Finn stabbed some of the “crow” with his fork and had Kylie sample it.
“Yuck.” She managed to swallow it, and that seemed to be all the punishment he was willing to force on her. “I’m really sorry.”
“Me, too,” Lucas added.
Finn nodded, trying to appear to be his old cocky self, but Kylie thought he was a little sentimental about all of this. “Apologies accepted from both of you.”
Probably so they wouldn’t have to look at it, Lucas put the plate on the counter behind him, and he and Finn finished off the longneck bottles of beer. Kylie settled in for her ev
ening with a glass of milk, which she’d spiked with gobs of malted chocolate syrup, her own version of a celebratory treat. And there was no mistaking that they were celebrating. Windham was dead, the illegal operation had been shut down, and a new clinic would soon open to serve the needs of those who wanted qualified, legitimate surrogates. Even more, they were alive. All was right with the world.
Well, almost.
“How are your dogs?” Lucas asked.
“They’re back to their old sweet selves. Cordelia, too.”
“Sweet?” Kylie challenged. She started to sit down in the empty chair next to Lucas, but he snared her and pulled her into his lap instead.
That earned them a little hmm sound from Finn.
“Cordelia is on the mend and is singing your and Lucas’s praises,” Finn continued. “She’s not using the s-word anymore. As in sue. She dropped the lawsuit. And she said she hoped you would forgive her for all the ugly things she said and did to you. I’m telling you—Cordelia’s had a real change of heart,”

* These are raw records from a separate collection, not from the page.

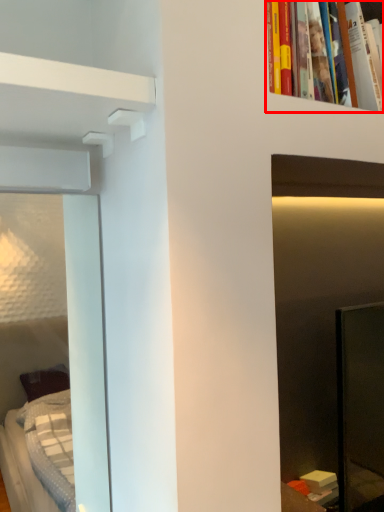 Question: From the image's perspective, what is the correct spatial relationship of book (annotated by the red box) in relation to shelf?

Choices:
 (A) above
 (B) below

Answer: (A) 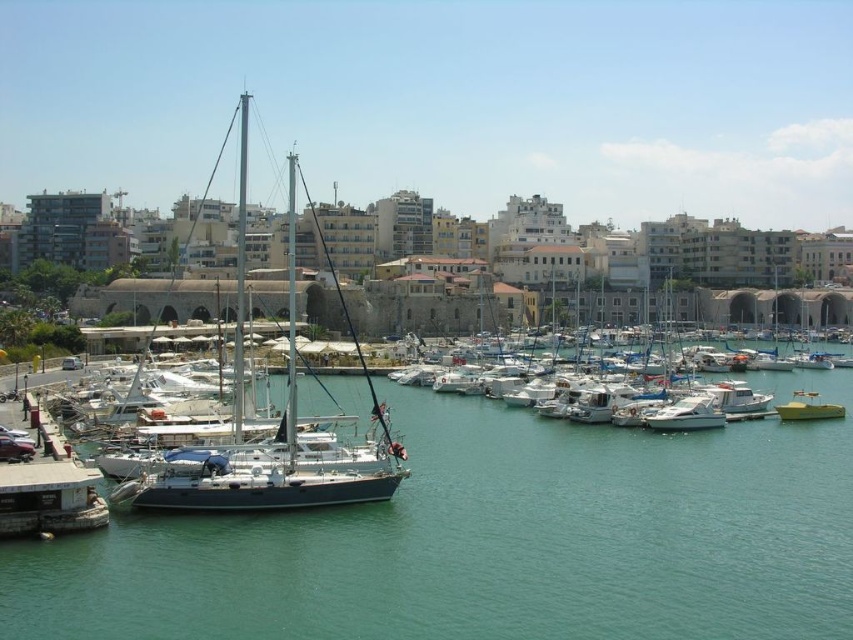 Which is above, white glossy boat at center or green matte boat at center?

Positioned higher is green matte boat at center.

Based on the photo, who is shorter, white glossy boat at center or green matte boat at center?

green matte boat at center

Identify the location of white glossy boat at center. (688, 413).

At what (x,y) coordinates should I click in order to perform the action: click on white glossy boat at center. Please return your answer as a coordinate pair (x, y). Looking at the image, I should click on (688, 413).

Is teal water at center above white glossy boat at center?

No.

Is the position of teal water at center more distant than that of white glossy boat at center?

No, teal water at center is closer to the viewer.

I want to click on teal water at center, so click(x=492, y=540).

Who is higher up, white matte boat at center or green matte boat at center?

white matte boat at center is above.

Can you confirm if white matte boat at center is wider than green matte boat at center?

Correct, the width of white matte boat at center exceeds that of green matte boat at center.

Which is in front, point (816, 320) or point (834, 410)?

Point (834, 410) is in front.

Find the location of `white matte boat at center`. white matte boat at center is located at coordinates (689, 308). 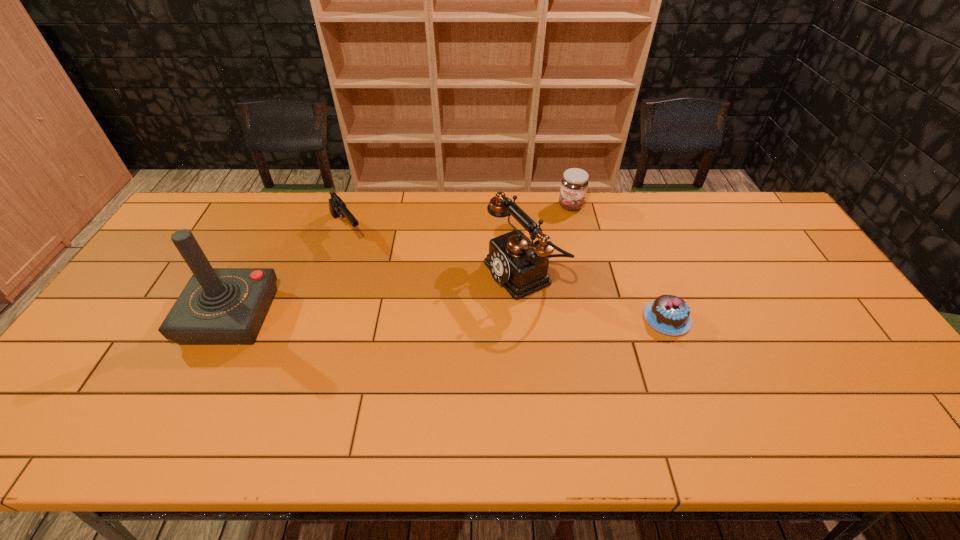 Locate an element on the screen. gun situated at the far edge is located at coordinates (337, 207).

Identify the location of jam present at the far edge. (574, 183).

Find the location of a particular element. vacant position at the far edge of the desktop is located at coordinates (263, 192).

Find the location of a particular element. This screenshot has height=540, width=960. vacant area at the near edge is located at coordinates (246, 389).

In order to click on vacant space at the left edge of the desktop in this screenshot , I will do `click(177, 293)`.

In the image, there is a desktop. Identify the location of free region at the far left corner. This screenshot has height=540, width=960. (208, 209).

Where is `free area in between the jam and the gun`? This screenshot has width=960, height=540. free area in between the jam and the gun is located at coordinates (459, 218).

You are a GUI agent. You are given a task and a screenshot of the screen. Output one action in this format:
    pyautogui.click(x=<x>, y=<y>)
    Task: Click on the vacant region between the shortest object and the jam
    
    Given the screenshot: What is the action you would take?
    pyautogui.click(x=619, y=262)

Identify the location of free spot between the second tallest object and the joystick. This screenshot has height=540, width=960. (377, 295).

Where is `free spot between the chocolate cake and the third object from left to right`? free spot between the chocolate cake and the third object from left to right is located at coordinates (595, 296). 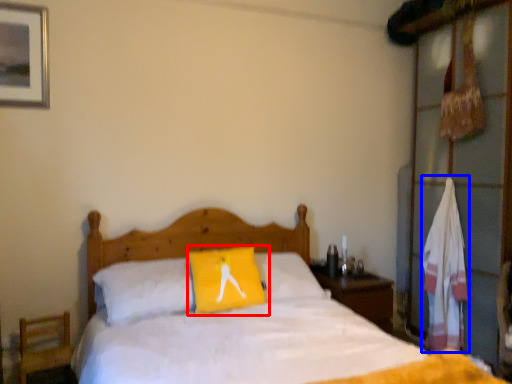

“I guess having someone save your life does that to you,” Lucas concluded dryly. “Isaac Dupont doesn’t seem so riled at us either.”
“Probably because we cleared his name by nailing Kendrick Windham,” Kylie pointed out. “According to Sgt. O’Malley, SAPD discovered that Windham had doctored all sorts of paperwork to make Dupont look guilty. I guess Windham did that to cover himself in case the clinic was investigated. If it hadn’t been for that doctored paperwork, I would have never suspected Dupont, and I certainly wouldn’t have alluded to him in the article I wrote.”
Lucas circled his arm around her and put his hand on her belly.
Finn obviously didn’t miss that, either. Both his eyebrows lifted. “I get the feeling I should go so you two can have some private time.”
“We already had private time before you got here,” Kylie teased.
But Finn got to his feet anyway and tossed his empty beer bottle in the recycling bin by the sink. He looked at them. “So, are you guys going to shack up here at Kylie’s place?”